Programmed DNA under-amplification in Paramecium primaurelia

Ciliates are unicellular eukaryotic organisms that contain two types of nuclei throughout their vegetative life, transcriptionally active macronuclei governing the cell phenotype, and transcriptionally inert micronuclei. Following sexual reproduction, new macronuclear genomes regularly develop from micronuclear genomes through programmed DNA rearrangements that include DNA splicing, DNA fragmentation and DNA amplification. In the course of characterization of the micronuclear version of the 9.0 kb G gene, which encodes the G surface antigen in Paramecium primaurelia, we characterized a G gene duplicate. Compared with the G gene, the G gene duplicate displays features identifying it as a ψG pseudogene. About 1.6 kb upstream from the G gene, we characterized a new gene, the P gene. A related ψP putative pseudogene lies 1.6 kb upstream from the ψG pseudogene, showing that the duplicated region extends over >15 kb and putatively defining it as a pseudogene region.
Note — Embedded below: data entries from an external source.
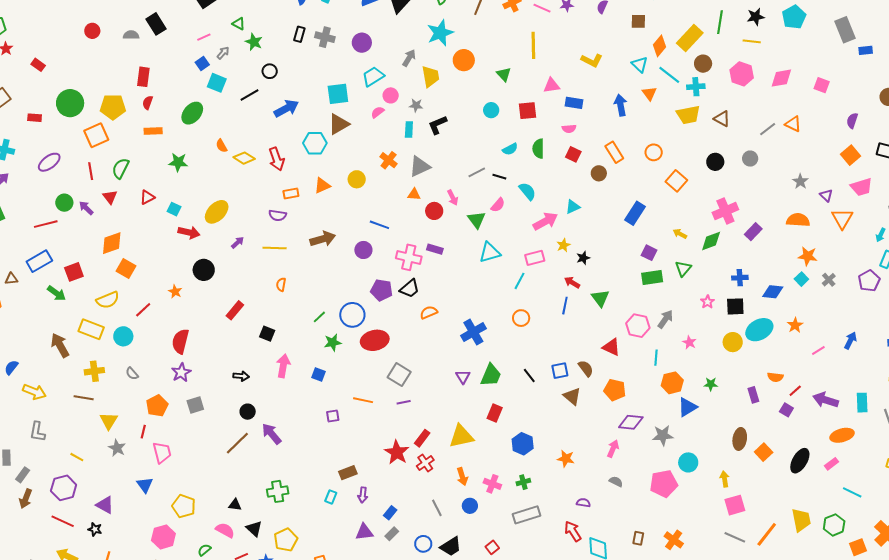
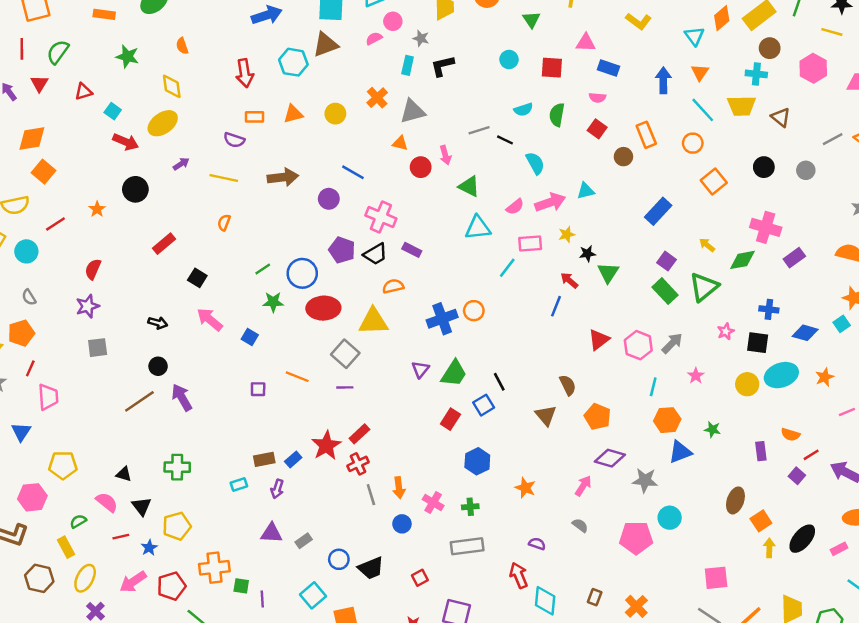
cyan line: (669, 75) -> (703, 110), moved
yellow diamond: (244, 158) -> (172, 86), moved, turned 40
pink semicircle: (498, 205) -> (515, 207), moved
pink cross: (725, 211) -> (766, 227), turned 30
green triangle: (477, 220) -> (469, 186), turned -36
purple rectangle: (435, 249) -> (412, 250), moved
green triangle: (683, 269) -> (704, 287), size x1.5
green rectangle: (652, 278) -> (665, 291), turned 45
green triangle: (600, 298) -> (608, 273), moved
orange circle: (521, 318) -> (474, 311), moved
red semicircle: (180, 341) -> (93, 269), size x0.7
red triangle: (611, 347) -> (599, 340), moved, turned 48
pink arrow: (283, 366) -> (210, 319), turned -70
blue square: (560, 371) -> (484, 405), moved, turned -30
orange pentagon: (157, 406) -> (21, 333), moved
yellow triangle: (461, 436) -> (373, 321), moved
yellow arrow: (725, 479) -> (769, 548), moved
cyan rectangle: (331, 497) -> (239, 485), turned 40
yellow pentagon: (184, 506) -> (63, 465), turned -30
gray line: (437, 508) -> (371, 495), moved
blue rectangle: (390, 513) -> (293, 460), moved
Within macronuclear genomes, this region is highly under-amplified; its level never exceeds 20% of that of the corresponding G gene/P gene region in the 11 cell clones we tested. Under-amplification of the ψG pseudogene/ψP putative pseudogene region could be due to its distal position on macronuclear chromosomes, the use of alternative DNA fragmentation domains being frequent in Paramecium species, or to intrinsically lower amplification of a large genomic region. Therefore, the ψG pseudogene/ψP putative pseudogene region presented in this study provides a useful tool for the analysis of DNA fragmentation and/or amplification in eukaryotic genomes.